The design of the data donation task The data donation task contains reusable components (such as: a screen that prompts the participant to submit their DDP and a screen with tables that the participants need to review prior to donation) that you can use and combine in creative ways to make your own study. These components are combined in a Python script that is created by the researcher.

On a high level the script works as follows:

The Python script determines which user interface (UI) component needs to be shown to the participant
Whenever the participant is done interacting with the UI component, the result of that interaction is returned to the script
The script handles the return result en determine the next UI component that the participant needs to see or interact with, go back to step 1 until the end of the donation task

The architecture of the data donation task The data donation task is a web application (build with React and Pyodide) that completely runs in the browser of the participant. The Python script and the UI components will run completely in the browser of the participant. Data is only sent to the server upon the participant clicking a consent button.

Start writing your first data donation task script¶

After you have forked or cloned and installed this repository (see instruction) you can start creating your own donation task.

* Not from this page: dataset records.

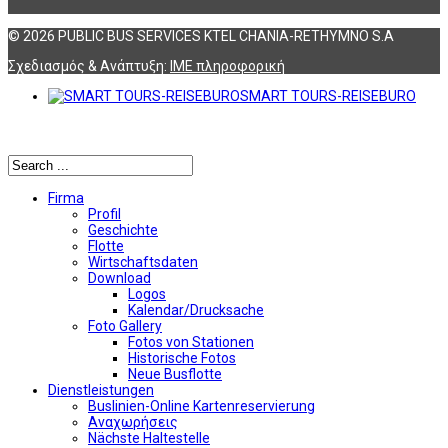
© 2026 PUBLIC BUS SERVICES KTEL CHANIA-RETHYMNO S.A
Σχεδιασμός & Ανάπτυξη:
ΙΜΕ πληροφορική
SMART TOURS-REISEBURO
Αναζήτηση
Firma
Profil
Geschichte
Flotte
Wirtschaftsdaten
Download
Logos
Kalendar/Drucksache
Foto Gallery
Fotos von Stationen
Historische Fotos
Neue Busflotte
Dienstleistungen
Buslinien-Online Kartenreservierung
Αναχωρήσεις
Nächste Haltestelle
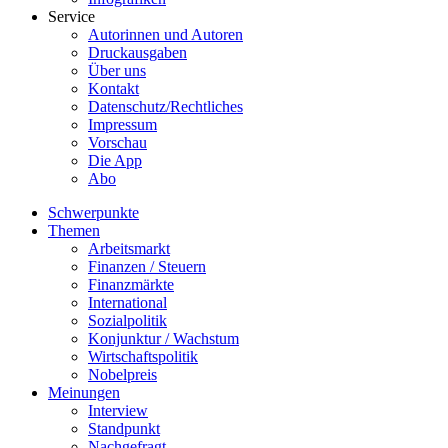
Service
Autorinnen und Autoren
Druckausgaben
Über uns
Kontakt
Datenschutz/Rechtliches
Impressum
Vorschau
Die App
Abo
Schwerpunkte
Themen
Arbeitsmarkt
Finanzen / Steuern
Finanzmärkte
International
Sozialpolitik
Konjunktur / Wachstum
Wirtschaftspolitik
Nobelpreis
Meinungen
Interview
Standpunkt
Nachgefragt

You can create your own study by changing and/or adapting the code in the following directory port/src/framework/processing/py/port/ This directory contains the following files:

script.py: Contains your donation task logic; which screen the participants will see and in what order
api/props.py: Contains all the UI elements you can use; you can use this file for reference
api/commands.py: Contains the Render and the Donate commands
main.py: The main driver of you donation task, you don’t need to touch this file

`script.py`¶

script.py is the most important file and the one we will be working with the most

Lets look at a full example of a script.py. In this example we will be extracting data from a fictional DDP. Participants are asked to submit a zip file (any zip file will do in this case), and we will extract the file names and some meta data from this zip file. In a real study you would extract something substantial from the data.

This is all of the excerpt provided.